Anyway, the two trends are these: 1) more and more people and their survivors hold the celebrations / remembrances not in funeral homes or churches but in bars and restaurants. A lot of Hickory Taverns; and 2) more and more people define their lives by and wish to be remembered by … their teams. The Panthers, the Steelers, the Cowboys, the Tar Heels, Team Earnhardt, the Tar Heels, the Hornets, and did I mention some Tar Heel fans? On the one hand, I suppose those are nice memories … I might well be remembered with some lines about “he loved to watch Roger Federer play tennis and listen to Don Henley sing songs.” Yet on the other hand I suspect that that’s not all it will say and it will be a bit more comprehensive for many of you as well. The obits getting my attention these days … that’s all. That’s it. Lives built on and remembered for fandom. Interesting that in the one thing in daily life that looks headlong into what is eternal – life after death – so many obit are chock full of what is temporary.

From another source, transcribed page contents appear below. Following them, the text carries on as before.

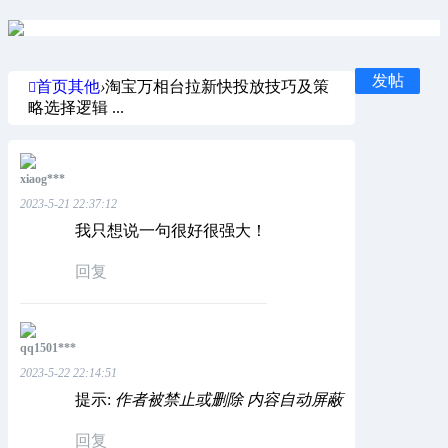
发帖
首页
其他
›
淘宝万相台拉新快投放技巧及策
略选择逻辑 ...
xiaog***
2023-5-21 22:37:12
我只想说一句很好很强大！
回复
qq1501***
2023-5-22 22:14:51
提示:
作者被禁止或删除 内容自动屏蔽
回复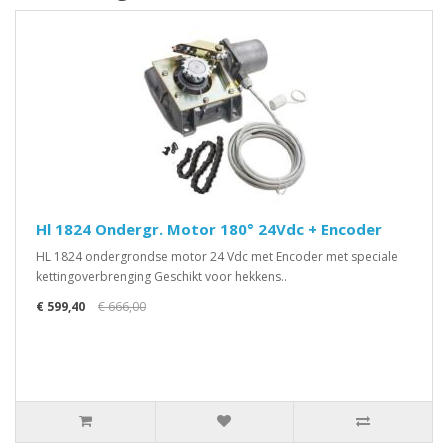
Hl 1824 Ondergr. Motor 180° 24Vdc + Encoder
HL 1824 ondergrondse motor 24 Vdc met Encoder met speciale
kettingoverbrenging Geschikt voor hekkens..
€ 599,40
€ 666,00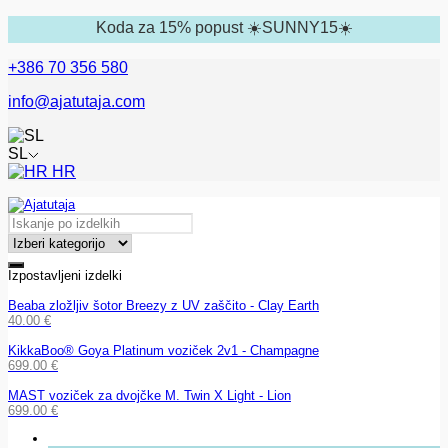
Koda za 15% popust ☀️SUNNY15☀️
+386 70 356 580
info@ajatutaja.com
SL
HR
Izpostavljeni izdelki
Beaba zložljiv šotor Breezy z UV zaščito - Clay Earth
40.00
€
KikkaBoo® Goya Platinum voziček 2v1 - Champagne
699.00
€
MAST voziček za dvojčke M. Twin X Light - Lion
699.00
€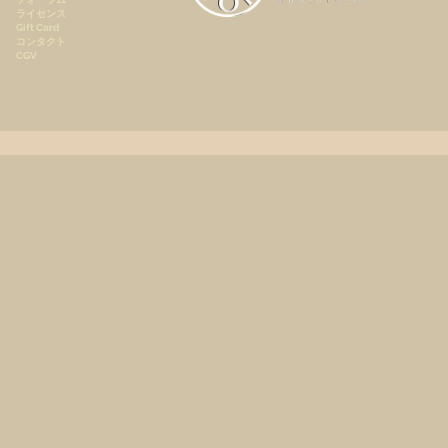
ライセンス
Gift Card
コンタクト
CGV
André Campra - Oratorio de
Mes plus belles pages de
[Digital] Mes plus belles
André Campra - Oratorio de
[Digital] Mes plus belles
Darius
[Digi
pages de Beethoven, Pierre
Noël, Motet à grand chœur
Beethoven, Pierre Faraggi,
pages de Frédéric Chopin,
Noël, Motet à grand
pages
le 
[Renaissance] AMS82-R
Faraggi, piano
piano
chœur[Premium pack]
Pierre Faraggi, Piano
Pie
AMS82-P
Copyright © 2022
A.Charlin
価格
価格
価格
価格
€19.90
€10.90
€5.90
€5.90
価格
€47.50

It seems to be that way with a lot of life, doesn’t it? We pile on so much of what is here and what is now – jobs, family, sports, travel, entertainment – that we squeeze out there and then. And most of the time church people don’t even realize that’s what we’re doing. I sense that so many people – including in here – are distracted, controlled by what is urgent, lured by what is convenient, and so build our lives on that. For some of you it’s that relationship. It may be toxic, it may be destructive, you may even be trapped in an endless loop of abuse, but you feel incomplete without it. And even against your better judgment, you’re building your life on it. Someone else here, it’s more the job … it defines you, it makes you, you are what you do. If you ever lose that job or retire from it, you won’t be anymore.
Then more than a few of you, it’s kids. Yeah, kids! You subtly believe you’re the only people who’ve ever had children; no one could ever love their kids like you love yours. You’re helicoptering and their successes and their happiness has become your obsession. You’re making sure they are getting all the experiences they can possibly fit in. Right schools, right scholarship, sports, band, all of it. Listen: a lot of that is good. But. However. And then a few of you it’s the constant quest for nicer stuff. You’ve built your life around acquisition. The more and the better stuff you acquire, the more and the better you’ll. And if you doubt me that a WHOLE LOTTA PEOPLE build their lives this way, why is the #1, the most recession proof segment of the construction industry … mini warehouses? Because we squeeze stuff and acquisitions and activities and NOW in our lives til we literally run out of room and then we’ve got to get some more squeezable space.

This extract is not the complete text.